TASK TO CARRY OUT ▸ The entries are to be repeated exactly, with all pictures omitted.

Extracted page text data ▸

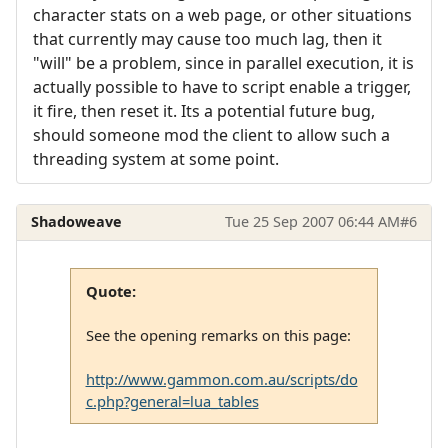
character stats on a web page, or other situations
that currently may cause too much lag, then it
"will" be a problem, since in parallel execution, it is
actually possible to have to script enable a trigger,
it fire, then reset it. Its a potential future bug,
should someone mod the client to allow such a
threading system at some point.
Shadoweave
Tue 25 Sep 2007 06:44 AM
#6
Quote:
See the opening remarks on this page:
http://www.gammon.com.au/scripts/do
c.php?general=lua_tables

RESULT OF THE EXERCISE ▸
character stats on a web page, or other situations
that currently may cause too much lag, then it
"will" be a problem, since in parallel execution, it is
actually possible to have to script enable a trigger,
it fire, then reset it. Its a potential future bug,
should someone mod the client to allow such a
threading system at some point.
Shadoweave
Tue 25 Sep 2007 06:44 AM
#6
Quote:
See the opening remarks on this page:
http://www.gammon.com.au/scripts/do
c.php?general=lua_tables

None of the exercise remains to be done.